Plusieurs, j’en suis sûre, ont essayé avant moi de peindre
le portrait de peuple haïtien afin de sensibiliser le monde sur
l’histoire riche d’Haïti, sa contribution à l’histoire du
monde et aux peuples de race noire.
Malheureusement, on ne parle que des difficultés vécues
par les haïtiens depuis plusieurs décennies. On ne
décrit que leur misère; mais, Haïti n’a pas toujours
été un pays misérable.
PRÉSENTATION
ET DESCRIPTION DE L’EXPOSITION
L’objectif de cette exposition est de commémorer l’anniversaire
de l’indépendance d’Haïti, à l’occasion de son
bicentenaire et partager avec les Ontariens, quelques bribes
d’information sur l’histoire du peuple haïtien.

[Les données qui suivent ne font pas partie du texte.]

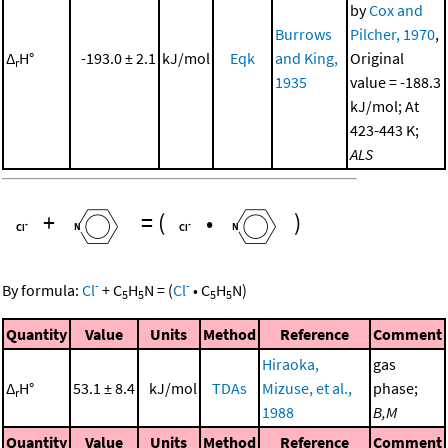
by
Cox and
Burrows
Pilcher, 1970
,
Δ
H°
-193.0 ± 2.1
kJ/mol
Eqk
and King,
Original
r
1935
value = -188.3
kJ/mol; At
423-443 K;
ALS
+
=
(
•
)
-
-
By formula:
Cl
+
C
H
N
=
(
Cl
•
C
H
N
)
5
5
5
5
Quantity
Value
Units
Method
Reference
Comment
Hiraoka,
gas
Δ
H°
53.1 ± 8.4
kJ/mol
TDAs
Mizuse, et al.,
phase;
r
1988
B,M
Quantity
Value
Units
Method
Reference
Comment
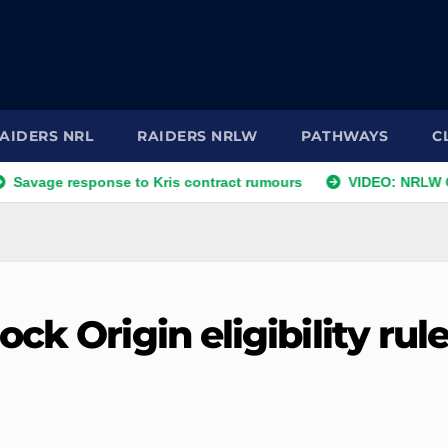
AIDERS NRL
RAIDERS NRLW
PATHWAYS
C
esponse to Kris contract rumours
VIDEO: NRLW Coach's Co
ck Origin eligibility rul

C’est une
célébration de mes racines et l’expression de mon
admiration pour nos héros qui ont ouvert la voie de la
liberté dans notre pays.
Tenir l’exposition durant le mois de l’histoire des noirs, est aussi
une façon de souligner la contribution, au Canada et ailleurs,
des ressortissants du peuple noir des Caraïbes, d’Afrique, du
Canada, des États-unis ou d’autres pays. Dans un tel contexte,
l’exposition prend une importance encore plus grande, d’autant plus
qu’Haïti est la première république noire de
l’Amérique (1804) et le deuxième pays indépendant
du continent américain, après les États-unis.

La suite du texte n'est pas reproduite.